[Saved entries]
----

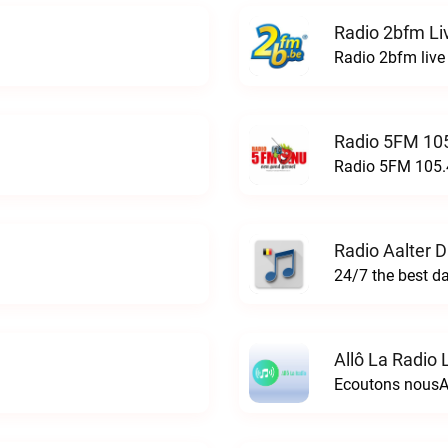
Radio 2bfm Li
Radio 2bfm live
Radio 5FM 105
Radio 5FM 105.4
Radio Aalter 
Allô La Radio 
Ecoutons nousAl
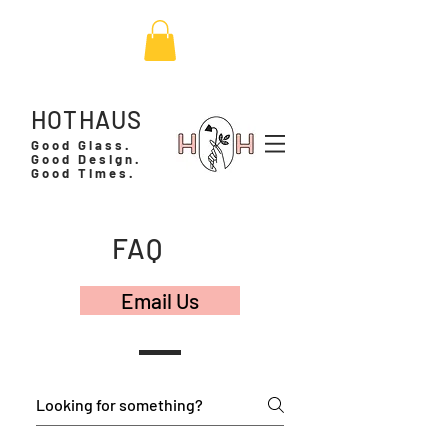
HOTHAUS
Good Glass.
Good Design.
Good Times.
FAQ
Email Us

----

→ Exercise description
A verbatim copy of the data, free of pictures, is the expected answer.

→ Expected answer
Radio 2bfm Li
Radio 2bfm live
Radio 5FM 105
Radio 5FM 105.4
Radio Aalter 
Allô La Radio 
Ecoutons nousAl
HOTHAUS
Good Glass.
Good Design.
Good Times.
FAQ
Email Us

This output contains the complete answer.